BEGIN DATA FOR THIS TASK

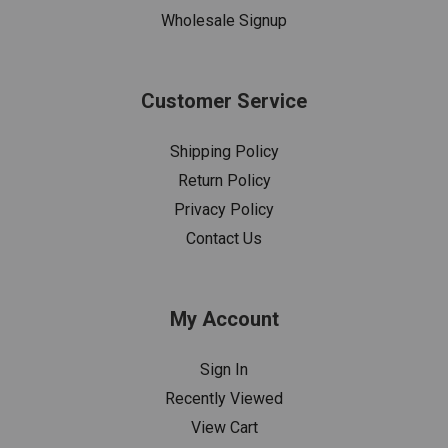
Wholesale Signup
Customer Service
Shipping Policy
Return Policy
Privacy Policy
Contact Us
My Account
Sign In
Recently Viewed
View Cart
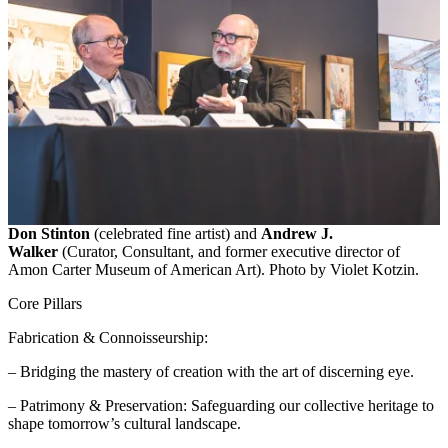
Don Stinton
(celebrated fine artist) and
Andrew J.
Walker
(Curator, Consultant, and former executive director of
Amon Carter Museum of American Art). Photo by Violet Kotzin.
Core Pillars
Fabrication & Connoisseurship:
– Bridging the mastery of creation with the art of discerning eye.
– Patrimony & Preservation: Safeguarding our collective heritage to
shape tomorrow’s cultural landscape.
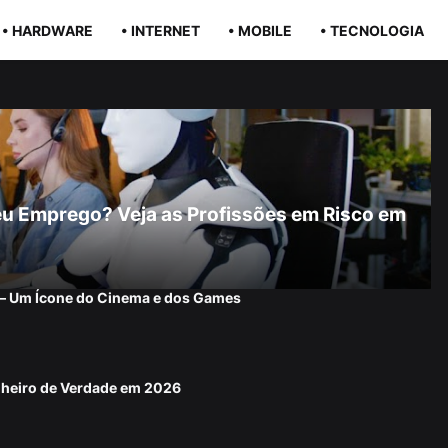
• HARDWARE
• INTERNET
• MOBILE
• TECNOLOGIA
r Seu Emprego? Veja as Profissões em Risco em
 — Um Ícone do Cinema e dos Games
nheiro de Verdade em 2026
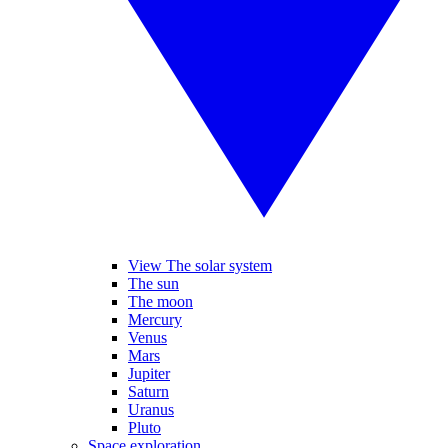
View The solar system
The sun
The moon
Mercury
Venus
Mars
Jupiter
Saturn
Uranus
Pluto
Space exploration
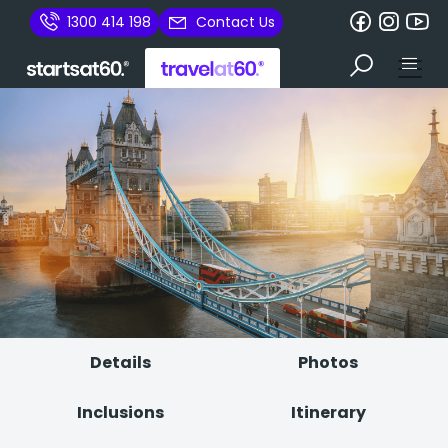
1300 414 198
Contact Us
Details
Photos
Inclusions
Itinerary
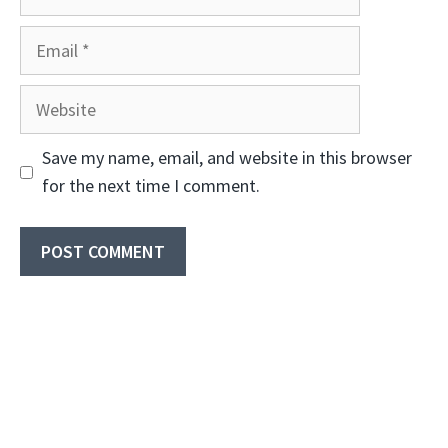
Email
Website
Save my name, email, and website in this browser
for the next time I comment.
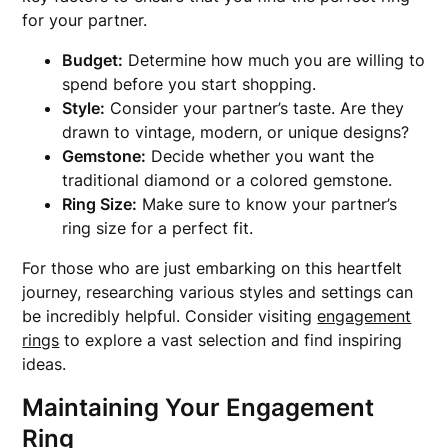
for your partner.
Budget:
Determine how much you are willing to
spend before you start shopping.
Style:
Consider your partner’s taste. Are they
drawn to vintage, modern, or unique designs?
Gemstone:
Decide whether you want the
traditional diamond or a colored gemstone.
Ring Size:
Make sure to know your partner’s
ring size for a perfect fit.
For those who are just embarking on this heartfelt
journey, researching various styles and settings can
be incredibly helpful. Consider visiting
engagement
rings
to explore a vast selection and find inspiring
ideas.
Maintaining Your Engagement
Ring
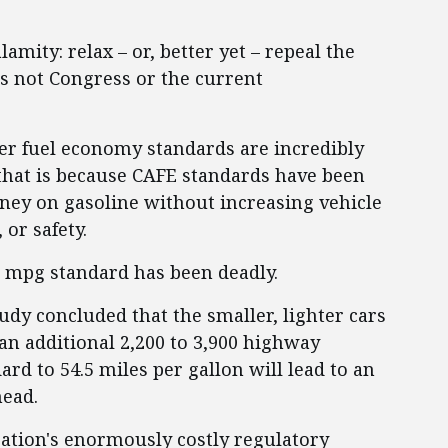
amity: relax – or, better yet – repeal the
is not Congress or the current
gher fuel economy standards are incredibly
 that is because CAFE standards have been
oney on gasoline without increasing vehicle
or safety.
.5 mpg standard has been deadly.
udy concluded that the smaller, lighter cars
an additional 2,200 to 3,900 highway
dard to 54.5 miles per gallon will lead to an
head.
ration's enormously costly regulatory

END DATA FOR THIS TASK

_TASK DIRECTIONS_. In the copy, include each entry exactly as written and none of the pictures.

_ANSWER TO THIS EXERCISE_.
Wholesale Signup
Customer Service
Shipping Policy
Return Policy
Privacy Policy
Contact Us
My Account
Sign In
Recently Viewed
View Cart
Don Stinton
(celebrated fine artist) and
Andrew J.
Walker
(Curator, Consultant, and former executive director of
Amon Carter Museum of American Art). Photo by Violet Kotzin.
Core Pillars
Fabrication & Connoisseurship:
– Bridging the mastery of creation with the art of discerning eye.
– Patrimony & Preservation: Safeguarding our collective heritage to
shape tomorrow’s cultural landscape.
• HARDWARE
• INTERNET
• MOBILE
• TECNOLOGIA
r Seu Emprego? Veja as Profissões em Risco em
 — Um Ícone do Cinema e dos Games
nheiro de Verdade em 2026
View The solar system
The sun
The moon
Mercury
Venus
Mars
Jupiter
Saturn
Uranus
Pluto
Space exploration
1300 414 198
Contact Us
Details
Photos
Inclusions
Itinerary
Email
Website
Save my name, email, and website in this browser
for the next time I comment.
for your partner.
Budget:
Determine how much you are willing to
spend before you start shopping.
Style:
Consider your partner’s taste. Are they
drawn to vintage, modern, or unique designs?
Gemstone:
Decide whether you want the
traditional diamond or a colored gemstone.
Ring Size:
Make sure to know your partner’s
ring size for a perfect fit.
For those who are just embarking on this heartfelt
journey, researching various styles and settings can
be incredibly helpful. Consider visiting
engagement
rings
to explore a vast selection and find inspiring
ideas.
Maintaining Your Engagement
Ring
amity: relax – or, better yet – repeal the
is not Congress or the current
gher fuel economy standards are incredibly
 that is because CAFE standards have been
oney on gasoline without increasing vehicle
or safety.
.5 mpg standard has been deadly.
udy concluded that the smaller, lighter cars
an additional 2,200 to 3,900 highway
dard to 54.5 miles per gallon will lead to an
head.
ration's enormously costly regulatory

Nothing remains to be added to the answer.